GÓRA KALWARIA Podczas ostatniej sesji rady miejskiej rozmawiano o stanie miejskiego basenu, który po wybudowaniu był chlubą Góry Kalwarii, a dziś wymaga jeśli nie kapitalnego, to przynajmniej częściowego remontu
– Nasz basen jest w nienajlepszym stanie technicznym. W ubiegłym roku generował spory deficyt budżetowy (basen od początku swojego istnienia nie jest dochodowy – przyp. red.), może należałoby się zastanowić nad jego remontem oraz wzbogaceniem obiektu o dodatkowe atrakcje, które by przyciągnęły większą liczbę osób – mówiła radna Urszula Wroniewicz. Burmistrz Arkadiusz Strzyżewski poinformował, że gmina opracowała audyt energetyczny dla basenu.
– Jest prawdopodobne, że otrzymamy dofinansowanie z programu Horyzont Europa na innowacyjne działania energetyczne – poinformował. – To może być nawet pół miliona euro na termomodernizację pływalni. Będziemy aplikować też o inne środki. Chcemy basen zmodernizować, mamy to w głowie.
Radny Wojciech Kochański poruszył jeszcze dwie inne kwestie związane z basenem. Pierwsza to źle działająca według radnego wentylacja.
– Z powodu dużej wilgotności obiekt niszczeje – ostrzegał. – Jak ktoś jest tam dłużej, to ciężko oddychać. Może wystarczy zmienić ustawienia wentylacji…
Drugim problemem jest brak ozonatora, który kilka miesięcy temu się zepsuł. Teraz woda w basenie jest chlorowana.

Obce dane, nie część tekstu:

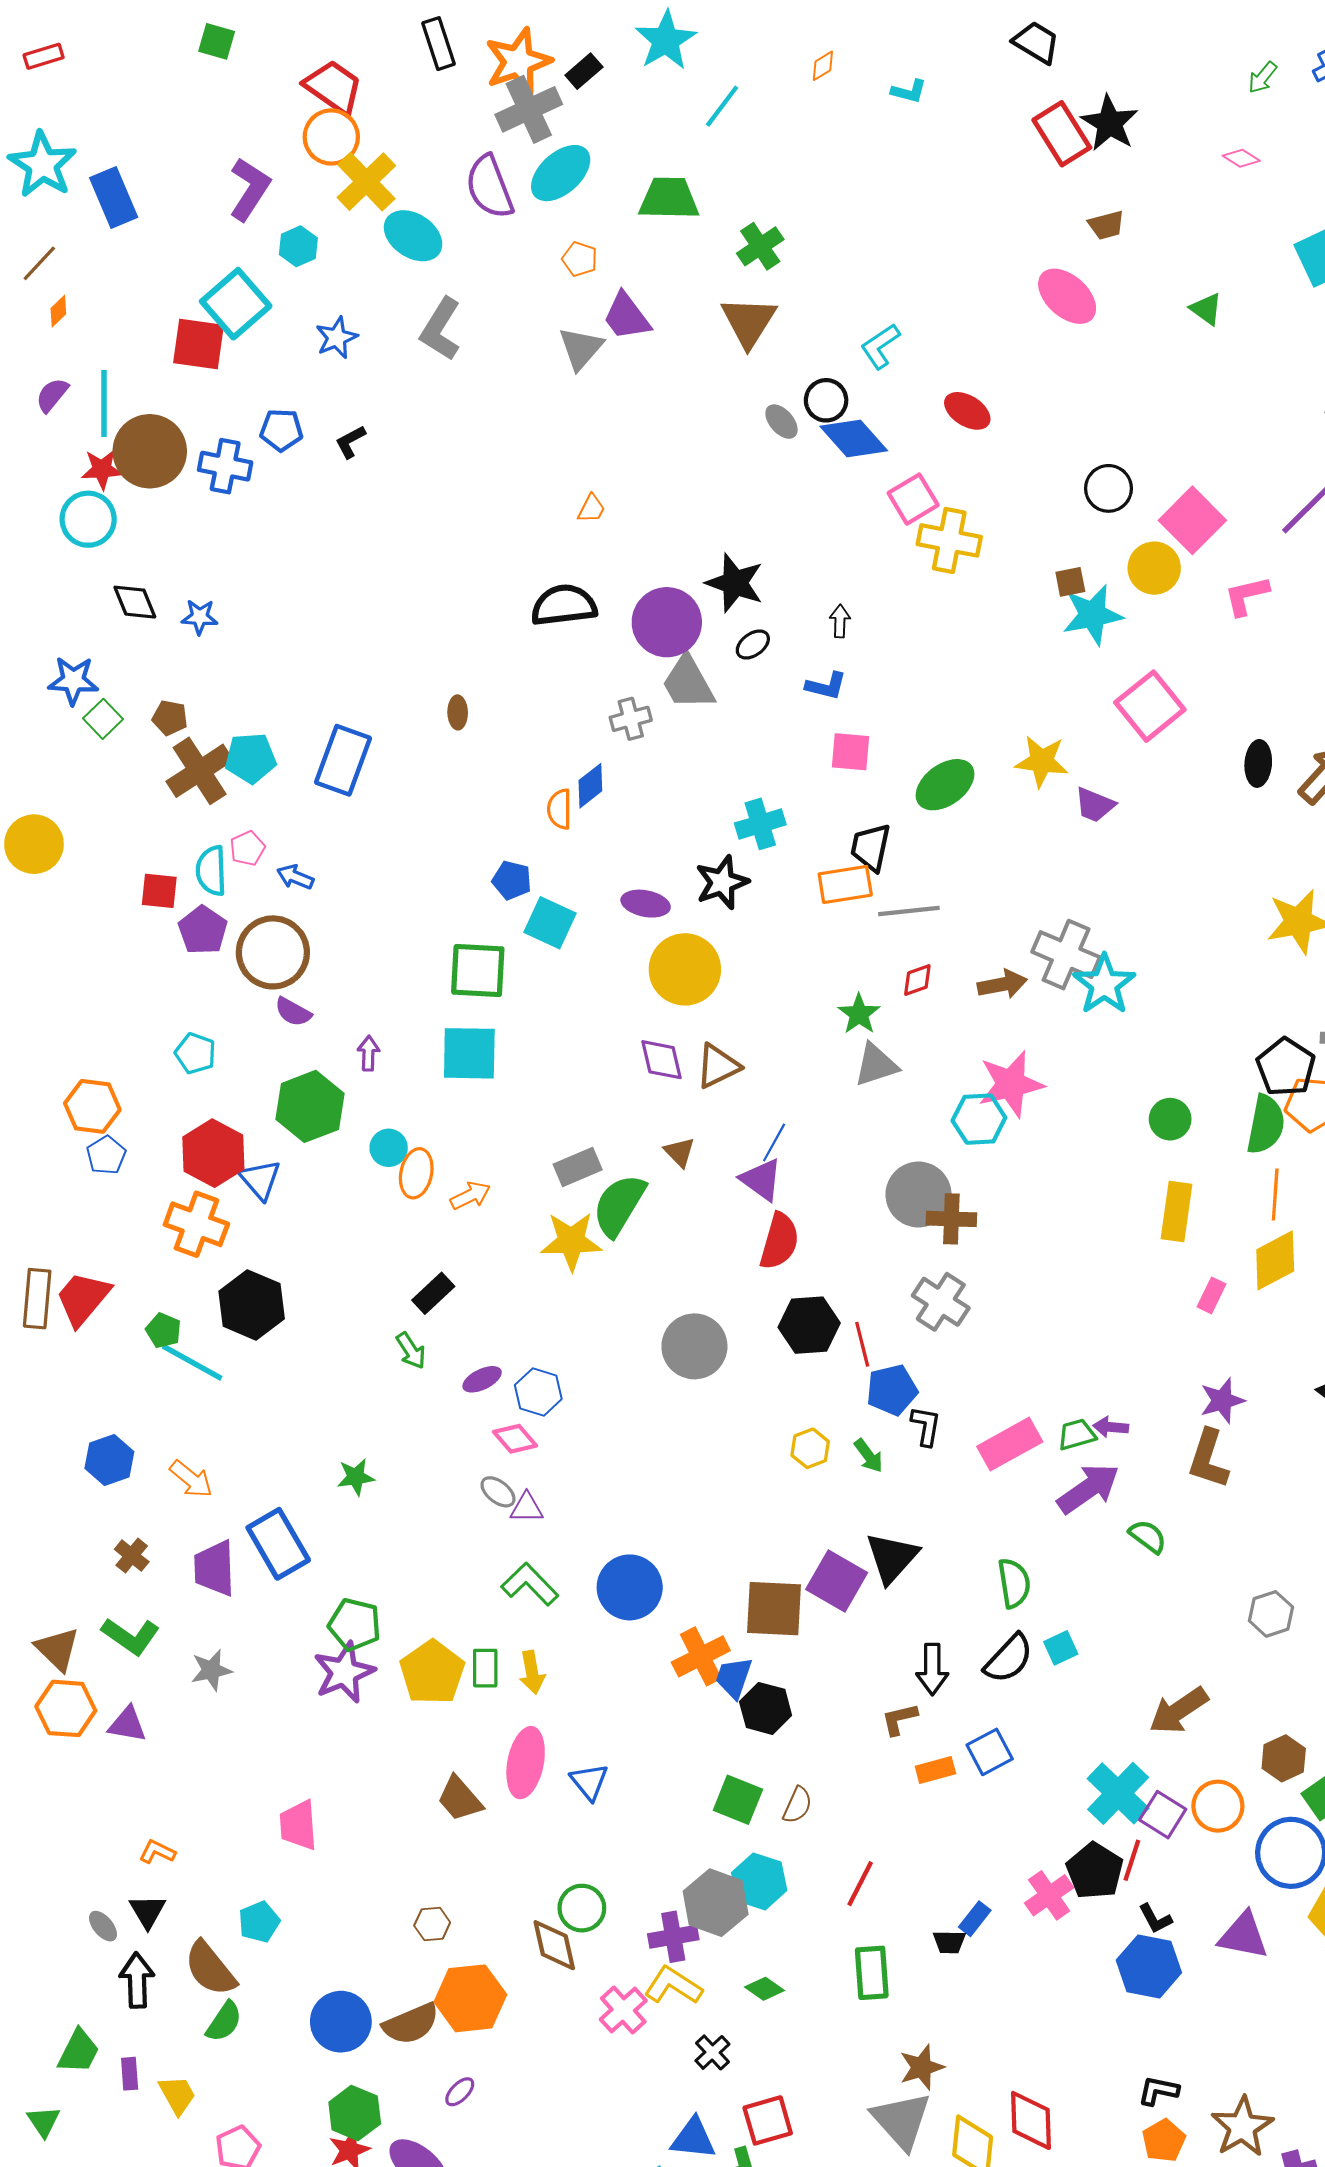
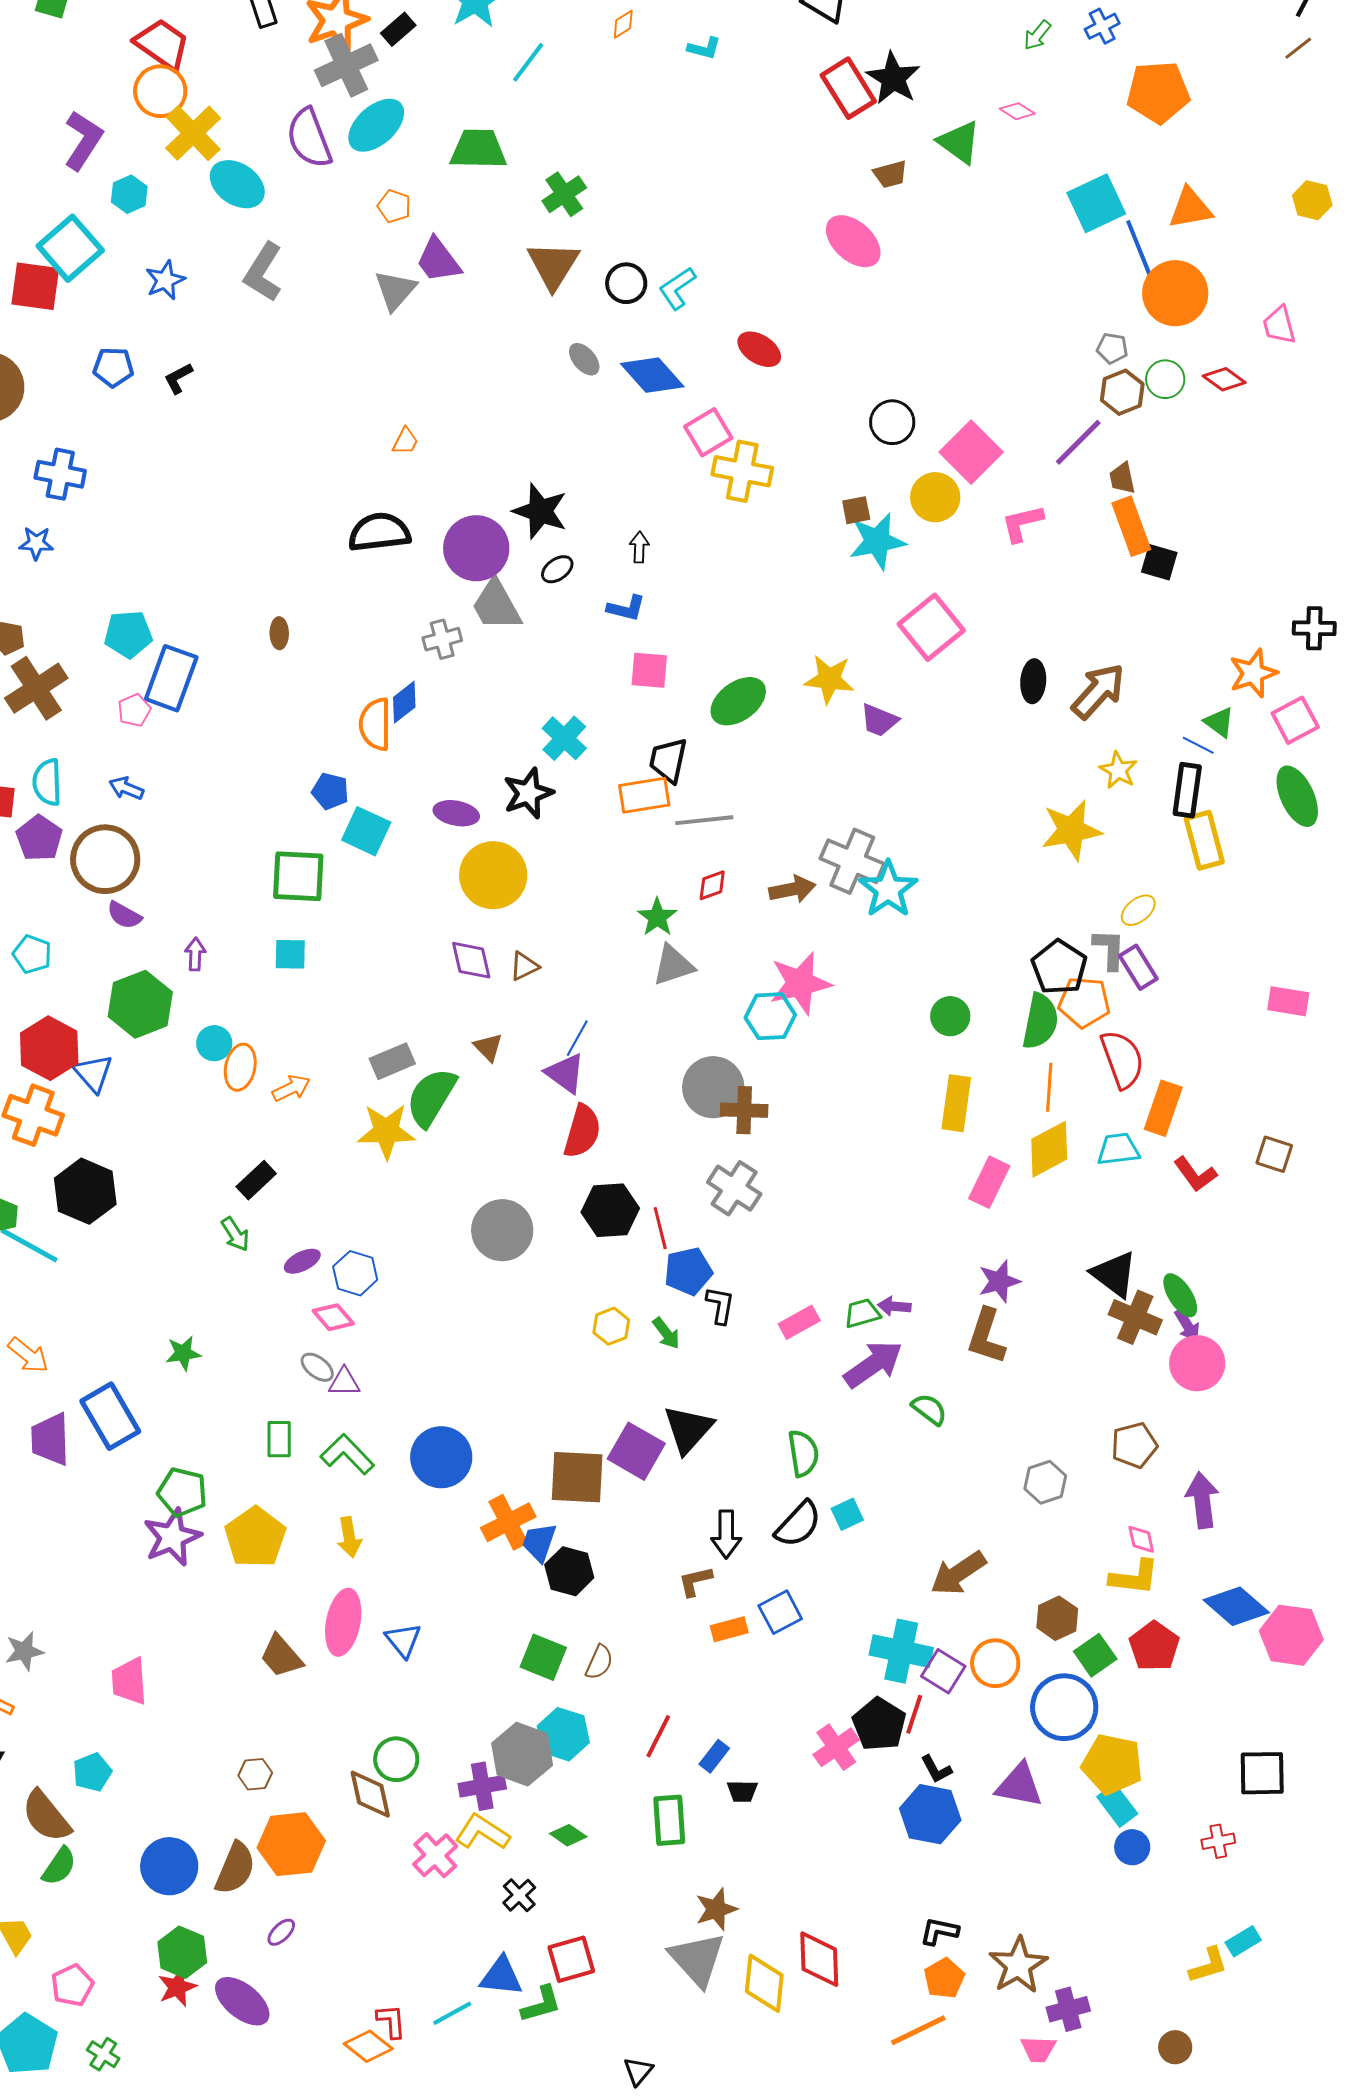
green triangle: (1206, 309) -> (959, 142), moved, size x1.4
black circle: (826, 400) -> (626, 283), moved
blue cross: (225, 466) -> (60, 474), moved
cyan pentagon: (251, 758) -> (128, 634), moved
orange semicircle: (560, 809) -> (375, 724), size x1.4
cyan cross: (760, 824) -> (564, 738), turned -30
pink pentagon: (247, 848) -> (134, 710), moved
cyan square: (469, 1053) -> (290, 954), size x0.6
brown triangle: (718, 1066) -> (524, 966), size x0.7
pink rectangle: (1212, 1295) -> (989, 1182), size x1.5
pink rectangle: (1010, 1444) -> (799, 1322), size x0.7
green rectangle: (485, 1668) -> (279, 1439), moved
gray star: (211, 1670) -> (24, 1651), moved
cyan cross: (1118, 1793) -> (901, 1651), turned -32
blue rectangle: (975, 1919) -> (714, 1756), moved
brown semicircle: (411, 2024) -> (235, 1868), turned -44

– Ta pływalnia kiedyś była naszą wizytówką, a teraz jest obiektem do generalnego remontu – spuentował radny.
Burmistrz Strzyżewski zapewnił radnych i mieszkańców, że basen spełnia wszystkie normy i jest całkowicie bezpieczny.
– Byłem tam wczoraj z dziećmi i nie zauważyłem problemów z wentylacją – zapewnił.
– Badania wody też są prowadzone na bieżąco i wszystko jest w porządku.
– Nie zmienia to faktu, że w ościennych gminach większość basenów przeszło termomodernizację. Nasza pływalnia nie miała poważnego remontu od 1992 roku – dodała na zakończenie radna Monika Bolek.